Nevertheless, in 1996 a guy from Zurich felt that we need domains with all types of characters so he wrote a draft. People implemented, debated and more than a decade later, in 2009 ICANN brought the languages of the world to the global Internet.

Internationalized domain names (IDNs for short) are domain names which use non-ASCII characters and could be helpful to more than 30% of the world population.

But all this time DNS didn’t change, so how does this work?!

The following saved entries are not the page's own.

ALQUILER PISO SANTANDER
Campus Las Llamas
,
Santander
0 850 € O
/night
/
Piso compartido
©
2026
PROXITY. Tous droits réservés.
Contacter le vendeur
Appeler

At some point, some guy proposed a standard for converting any character (Unicode) into ASCII. This is called Punycode. For my domain, ă.cc, Punycode looks like xn--0da.cc. The character ă is actually 0da. xn-- tells applications this is Punycode.

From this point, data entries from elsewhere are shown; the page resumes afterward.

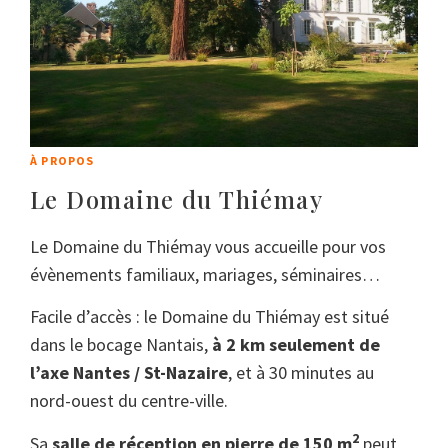
À PROPOS
Le Domaine du Thiémay
Le Domaine du Thiémay vous accueille pour vos
évènements familiaux, mariages, séminaires…
Facile d’accès : le Domaine du Thiémay est situé
dans le bocage Nantais,
à 2 km seulement de
l’axe Nantes / St-Nazaire
, et à 30 minutes au
nord-ouest du centre-ville.
2
Sa
salle de réception en pierre de 150 m
peut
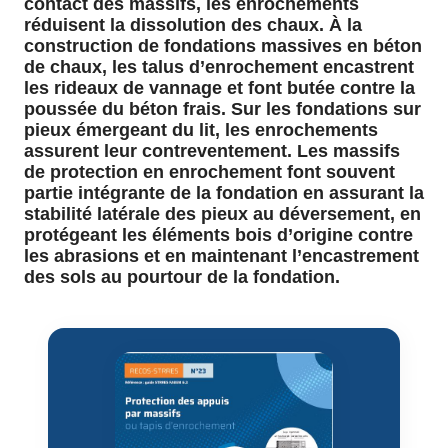
contact des massifs, les enrochements
réduisent la dissolution des chaux. À la
construction de fondations massives en béton
de chaux, les talus d’enrochement encastrent
les rideaux de vannage et font butée contre la
poussée du béton frais. Sur les fondations sur
pieux émergeant du lit, les enrochements
assurent leur contreventement. Les massifs
de protection en enrochement font souvent
partie intégrante de la fondation en assurant la
stabilité latérale des pieux au déversement, en
protégeant les éléments bois d’origine contre
les abrasions et en maintenant l’encastrement
des sols au pourtour de la fondation.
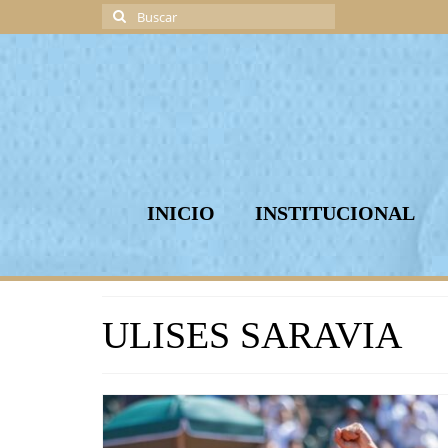
Buscar
por:
INICIO
INSTITUCIONAL
ULISES SARAVIA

So, IDNs are implemented at the application level. Internet Explorer started to support this late 2006 and others a little bit earlier but it seems that 12 years later, support is poor in pretty much any other basic tool.

The Linux situation

  • SSH, traceroute and many others don’t support IDNs.
  • The browsers, nslookup and dig are OK.
  1. The thing that handles resolving domain names in Linux is glibc, which has some resolver code copied mostly from BIND. BIND is that DNS server which we talked about in the beginning, that only supports ASCII.
  2. Pretty much all programs link against glibc and when they need to resolve some address, glibc handles it for them.
  3. There is a library in Linux, called libidn, which handles the conversion to Punycode.
  4. nimblex:~# ldd /usr/bin/nslookup 
     linux-vdso.so.1 (0x00007ffc3dde8000)
     libedit.so.0 => /usr/lib64/libedit.so.0 (0x00007fed5f979000)
     libdns.so.1100 => /usr/lib64/libdns.so.1100 (0x00007fed5f551000)
     liblwres.so.160 => /usr/lib64/liblwres.so.160 (0x00007fed5f33e000)
     libbind9.so.160 => /usr/lib64/libbind9.so.160 (0x00007fed5f12d000)
     libisccfg.so.160 => /usr/lib64/libisccfg.so.160 (0x00007fed5ef01000)
     libisc.so.169 => /usr/lib64/libisc.so.169 (0x00007fed5ec89000)
     libcrypto.so.1.1 => /lib64/libcrypto.so.1.1 (0x00007fed5e802000)
     libcap.so.2 => /lib64/libcap.so.2 (0x00007fed5e5fd000)
     libjson-c.so.4 => /usr/lib64/libjson-c.so.4 (0x00007fed5e3ee000)
     libpthread.so.0 => /lib64/libpthread.so.0 (0x00007fed5e1cf000)
     libxml2.so.2 => /usr/lib64/libxml2.so.2 (0x00007fed5de6a000)
     libz.so.1 => /lib64/libz.so.1 (0x00007fed5dc53000)
     liblzma.so.5 => /lib64/liblzma.so.5 (0x00007fed5da2d000)
     libm.so.6 => /lib64/libm.so.6 (0x00007fed5d692000)
     libdl.so.2 => /lib64/libdl.so.2 (0x00007fed5d48e000)
     libidn.so.12 => /usr/lib64/libidn.so.12 (0x00007fed5d25a000)
     libc.so.6 => /lib64/libc.so.6 (0x00007fed5ce70000)
     libncurses.so.6 => /lib64/libncurses.so.6 (0x00007fed5cc46000)
     libtinfo.so.6 => /lib64/libtinfo.so.6 (0x00007fed5ca1a000)
     /lib64/ld-linux-x86-64.so.2 (0x00007fed5fbb1000)
    

    nslookup links against libidn and that’s why it can resolve my domain; ă.cc

Now a few things come to mind:

  • link glibc against libidn to support resolving internationalized domains names. Well, this is stupid because glibc is primordial. libidn links to it, not the other way around.
    nimblex:~# ldd /usr/lib64/libidn.so.12
      linux-vdso.so.1 (0x00007ffe1cbdc000)
      libc.so.6 => /lib64/libc.so.6 (0x00007fc7f9785000)
      /lib64/ld-linux-x86-64.so.2 (0x00007fc7f9da3000)
    
  • merge glibc and libidn. It seems this was done before ICAN made their grand announcement, almost a decade ago, but then abandoned.
  • link tools like ping, ssh and others against libidn.
    • it looks like for ping, libidn was encouraged since 2015 but many distros don’t support it yet. Still, I’m sure ping will support IDNs in most distros soon.
    • for ssh the territory is virgin.

Conclusion

In 2018 we have AI which recognizes my face better than my family but most tools don’t work with domains such as рнидс.срб. It seems seriously limiting and I don’t like that. I guess I will start bothering some people about this.